Vendredi 8 septembre, Yaïr Nétanyahou, le fils du Premier ministre israélien, a publié sur Facebook une image à caractère antisémite (capture d’écran ci-dessus) suggérant que les enquêtes judiciaires visant ses parents s’inséraient dans une vaste conspiration mondiale.

Y sont représentés, de gauche à droite, le philanthrope juif américain George Soros, un reptile humanoïde (allusion au thème du « complot reptilien »), un homme revêtu d’un capuchon et d’une robe de bure rappelant une iconographie associée aux fantasmes sur les sociétés secrètes, puis l’ancien premier ministre Ehud Barak, l’avocat travailliste Eldad Yaniv et enfin Meni Naftali, ancien chef de service des résidences du Premier ministre et l’un des principaux protagonistes de l’enquête sur les frais de bouche de Benyamin Nétanyahou et son épouse.

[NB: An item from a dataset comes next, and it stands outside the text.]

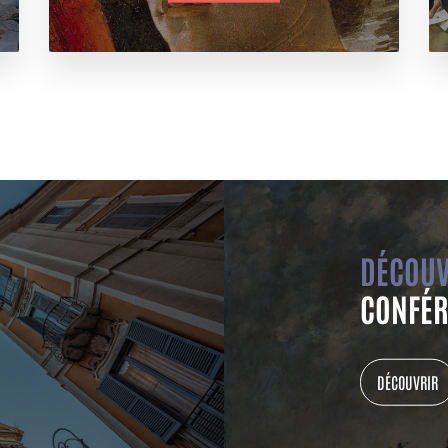
DÉCOUV
CONFÉR
DÉCOUVRIR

Le dessin, assorti du commentaire « chaîne alimentaire », a pour origine un mème circulant depuis plusieurs années sur des sites antisémites et complotistes.

Face au tollé provoqué par son geste, le jeune homme a supprimé son post deux jours plus tard, laissant le temps au militant antisémite américain David Duke, un ancien responsable du Ku Klux Klan, de relayer sur Twitter un article du journal israélien Haaretz consacré à l’affaire et de souhaiter à Yaïr Nétanyahou un sarcastique « Bienvenue au club » :

Dimanche 10 septembre, l’Anti Defamation League (ADL), principale organisation américaine de lutte contre l’antisémitisme, a publié un communiqué condamnant l’utilisation d’une image qualifiée de « haineuse » et comprenant « des éléments antisémites flagrants ».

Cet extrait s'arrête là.